DIRECTIONS
Exactly as they appear below, repeat the lines from the one with "IČO: 47430567" through the one with "При старті Windows". Drop every picture.

BEGIN EXTRACTED INFORMATION

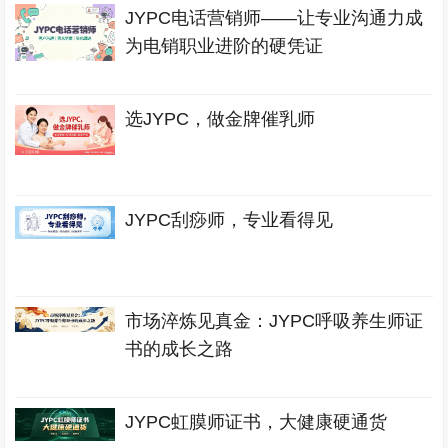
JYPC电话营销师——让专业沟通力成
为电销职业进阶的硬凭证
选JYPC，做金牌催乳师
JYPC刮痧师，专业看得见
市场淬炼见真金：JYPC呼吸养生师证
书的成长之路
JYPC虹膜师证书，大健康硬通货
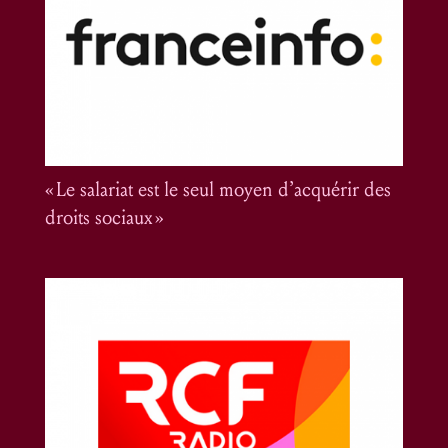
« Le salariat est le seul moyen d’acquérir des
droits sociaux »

END EXTRACTED INFORMATION
BEGIN EXTRACTED INFORMATION

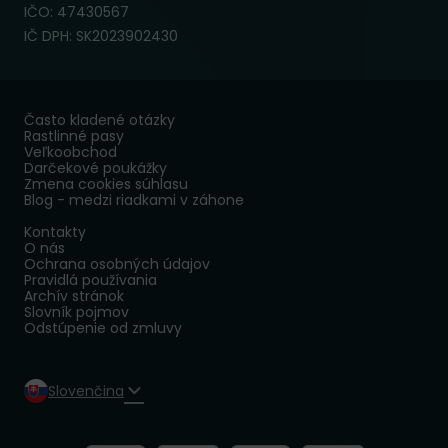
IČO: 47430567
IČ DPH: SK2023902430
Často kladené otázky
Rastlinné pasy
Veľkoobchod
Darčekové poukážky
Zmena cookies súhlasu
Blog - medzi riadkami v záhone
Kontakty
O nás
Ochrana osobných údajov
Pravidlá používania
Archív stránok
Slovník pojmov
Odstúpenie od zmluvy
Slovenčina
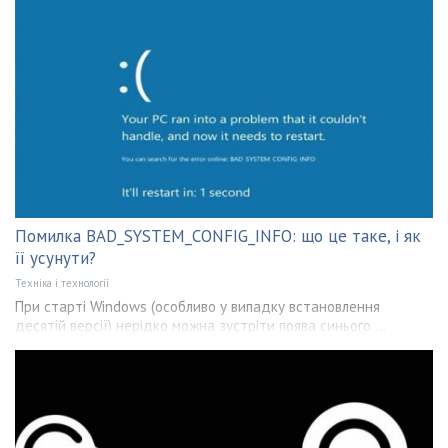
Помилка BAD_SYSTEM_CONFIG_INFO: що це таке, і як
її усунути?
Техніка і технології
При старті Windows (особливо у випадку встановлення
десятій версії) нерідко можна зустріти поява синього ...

END EXTRACTED INFORMATION

RESPONSE BELOW
IČO: 47430567
IČ DPH: SK2023902430
Často kladené otázky
Rastlinné pasy
Veľkoobchod
Darčekové poukážky
Zmena cookies súhlasu
Blog - medzi riadkami v záhone
Kontakty
O nás
Ochrana osobných údajov
Pravidlá používania
Archív stránok
Slovník pojmov
Odstúpenie od zmluvy
Slovenčina
Помилка BAD_SYSTEM_CONFIG_INFO: що це таке, і як
її усунути?
Техніка і технології
При старті Windows (особливо у випадку встановлення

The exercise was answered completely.